No your point is that you keep shifting your point rather than admitting your point is not nearly so solid as you would like.
No, I've kept a pretty consistent line on my points on this matter. Here's me on page six:
The UK has 22 modern battleships. Presuming all Battleships are diverted to British waters in 1914 and thereafter the plan is to hit the Americans as you suggest below, just to achieve a 1:1 parity with the USN would leave them with 12 Battleships to Germany's 15. In other words, extremely vulnerable to the HSF.
You're welcome to cite where I've deviated from this line.
So Germany by your own contention is now under blockade, we know Germany can endure blockade a while but this is not conducive to a quick win.
I've never said anything to the contrary. My entire point is that the Entente can be strong (parity or better) in two of the following: the Americas, the North Sea, and the Med. America has 10 BBs, so Britain is going to want to send at a minimum more than the Americans have because otherwise risks disaster.
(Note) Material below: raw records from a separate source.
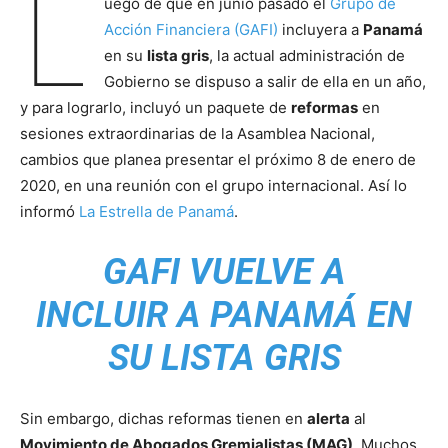
L
uego de que en junio pasado el
Grupo de
Acción Financiera (GAFI)
incluyera a
Panamá
en su
lista gris
, la actual administración de
Gobierno se dispuso a salir de ella en un año,
y para lograrlo, incluyó un paquete de
reformas
en
sesiones extraordinarias de la Asamblea Nacional,
cambios que planea presentar el próximo 8 de enero de
2020, en una reunión con el grupo internacional. Así lo
informó
La Estrella de Panamá
.
GAFI VUELVE A
INCLUIR A PANAMÁ EN
SU LISTA GRIS
Sin embargo, dichas reformas tienen en
alerta
al
Movimiento de Abogados Gremialistas (MAG)
. Muchos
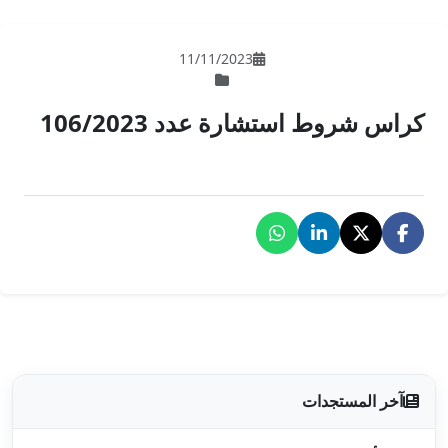
11/11/202
د 106/2023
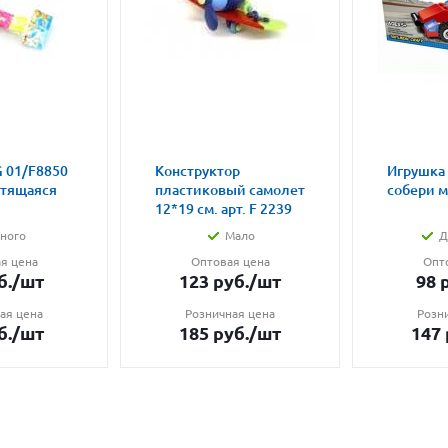
 01/F8850
Конструктор
Игрушка
етящаяся
пластиковый самолет
собери 
12*19 см. арт. F 2239
ного
Мало
Д
я цена
Оптовая цена
Опт
б.
/шт
123
руб.
/шт
98
р
ая цена
Розничная цена
Розн
б.
/шт
185
руб.
/шт
147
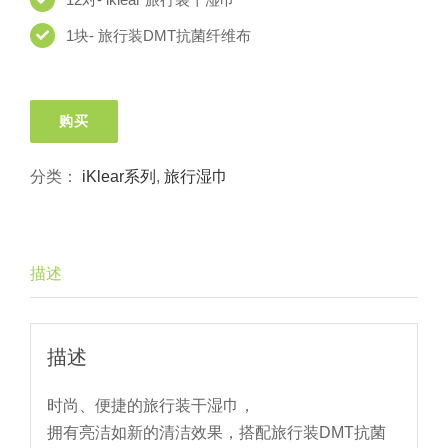
1块- 旅行装DMT抗菌纤维布
购买
分类：
iKlear系列
,
旅行湿巾
描述
描述
时尚、便捷的旅行装干湿巾，
拥有亮洁如新的清洁效果，搭配旅行装DMT抗菌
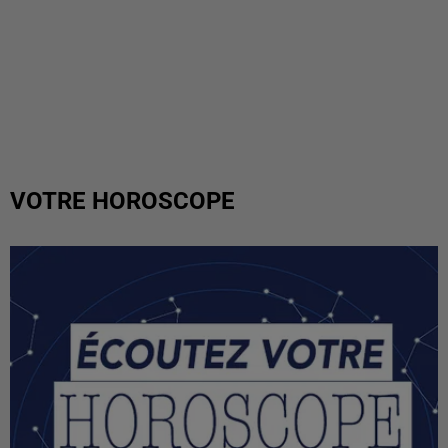
VOTRE HOROSCOPE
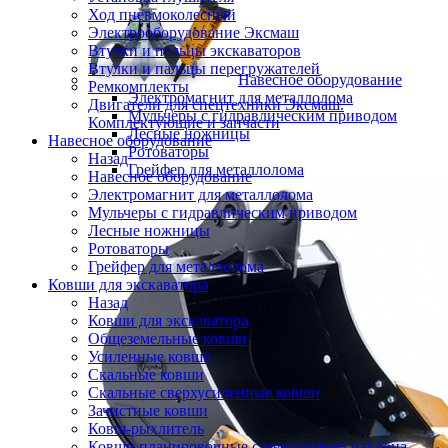
Ход пневмоколесный
Электрооборудование Эксмаш
Втулки и пальцы экскаваторов
Втулки и пальцы перегружателей
Навесное оборудование
Ремкомплекты
Электромагнит для металлолома
Двигатели для спецтехники Эксмаш.
Мульчеры с гидравлическим приводом
Комплектующие и запчасти
Лесные ножницы
Навесное оборудование
Ротоваторы
Назад
Грейфер для металлолома
Навесное оборудование
Электромагнит для металлолома
Мульчеры с гидравлическим приводом
Лесные ножницы
Ротоваторы
Грейфер для металлолома
Ковши для экскаватора
Назад
Ковши для экскаватора
Общеземельные ковши
Усиленные ковши
Скальные ковши
Скальные сверхусиленные ковши
Зачистные ковши
Ковш-рыхлитель
Ковши планировочные с механизмом наклона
The problem with that is, to do that, they have to dangerously expose the North Sea in order to that. In all actuality I expect the Royal Navy to concede the Americas in favor of protecting the British isles and keeping the Med open.
As for the matter at hand, I've maintained the line that Entente can be strong (parity or better) in two of the following: The Americas, the North Sea or the Med. The Royal Navy has 22 BB and 9 BCs to deploy where it sees fit, for a grand total of 31 major warships. The Americans have 10 and the Germans 19, for a total of 29 at a slight disadvantage in the aggregate. Now, the British could deploy 15 to the Americas and leave 16 for the North Sea but that leaves them exposed to the HSF which outnumbers them by three. They could have the French transfer their four BBs to the North Sea in order to restore parity, but that grants the Med to the Austro-Hungarians with their three BBs.
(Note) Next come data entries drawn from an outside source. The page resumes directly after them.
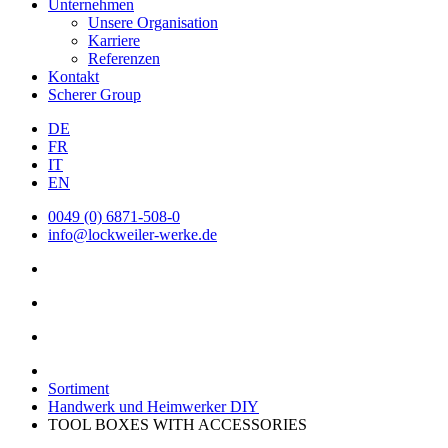
Unternehmen
Unsere Organisation
Karriere
Referenzen
Kontakt
Scherer Group
DE
FR
IT
EN
0049 (0) 6871-508-0
info@lockweiler-werke.de
Sortiment
Handwerk und Heimwerker DIY
TOOL BOXES WITH ACCESSORIES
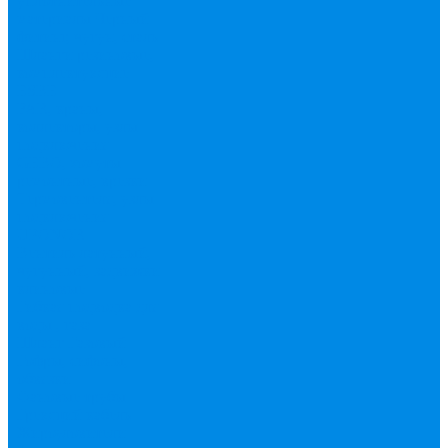
уплотнительные
материалы
Черный
фитинг, чугун, сталь
Шланги резиновые,
комплектующие
ESBЕ
FAR, краны,
коллекторы, узлы
подключения
GEBO, хомуты
ремонтные, врезки
Tермовентеля, узлы
подключения
UPONOR
Вентиль латунный,
чугунный, задвижки
клиновые
Гибкая подводка для
воды , газа
Шланг Газовый
Гофры, сифоны,
обвязки
Фановые трубы
Греющий кабель
Жироуловители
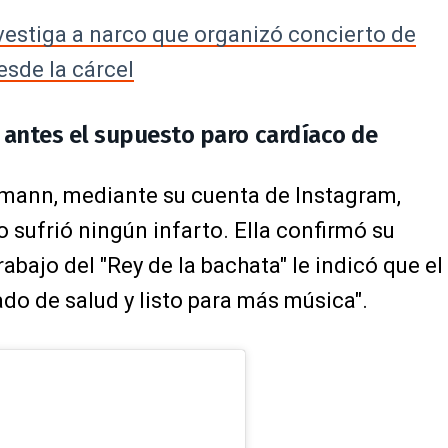
vestiga a narco que organizó concierto de
sde la cárcel
 antes el supuesto paro cardíaco de
idmann, mediante su cuenta de Instagram,
sufrió ningún infarto. Ella confirmó su
rabajo del "Rey de la bachata" le indicó que el
ado de salud y listo para más música".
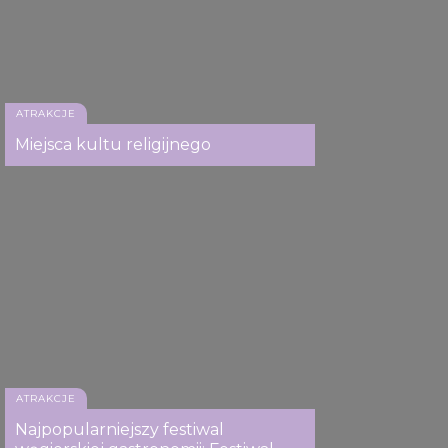
ATRAKCJE
Miejsca kultu religijnego
ATRAKCJE
Najpopularniejszy festiwal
The US itself may not be under formal blockade but it will be subject to the travails of commerce warfare and while there are several pinch points that come to mind such as copper and even some grades of iron ore (yes the US was a net iron exporter but note that net has a meaning and it did require some imports of that material) the most important pinch point is probably nitrates which have to come a long way from Chile and Chile is well within the sphere of Britain's informal empire in South America at this time not to mention all those Royal Navy cruisers. Between banks and cruisers the Americans will find themselves short of the key ingredient for making munitions.
Munitions aren't an issue for the U.S. sans in terms of field artillery and all the research I can find suggests the Haber Process was already being adopted by 1914 in the U.S.
So once again Germany has 15 Battleships and 4 battlecruisers in the North Sea they do not want to risk save for a sure thing or perhaps it sits as a fleet in being hoping France will fall. Which likely does not happen as the iron laws of logistics snap tight before Paris rather than after its encirclement. Indeed when the Germans do sally forth the RN can afford to sit back as the Germans must penetrate into UK or near UK waters to achieve anything without battle.
I've been operating under the assumption everything in the Western Front stays the same, unless of course the Canadian situation diverts forces from the BEF. If we want to apply butterflies, it's entirely possible for the Germans take Paris in August/September. Ignoring that, the German fleet staying in port is my exact point; they're a fleet in being and tie down British forces because London cannot take the chance the Germans will sortie after the Grand Fleet is weakened for duty in North America. Further, the British can't avoid because otherwise the Blockade is broken.
Now the long war should go in the Trans-Atlantic Alliance's (the CP of ITTL) favour but the British can field the oil QEs at least for a while and the coal fired Rs indefinitely
once they have them. Geography at least to an extent favours the RN who are fighting on the naval equivalent of interior lines. Geology not so much as the RN will find much oil cut off from them (Texan oil because of being on the wrong side, Russian oil might also if the Ottomans jump in of the German side, in time Venezuelan oil might be interdicted leaving Persian oil which can be defended but it a long way away) still that will not happen overnight.
There are no alternatives to U.S. oil because America produces two thirds of global supply and most of the rest is in Mexico and Baku. IOTL they did attempt to develop the Persian sources but the U.S. was still supplying 80% of their needs. In short, the Anglo-French are out of oil in a matter of weeks.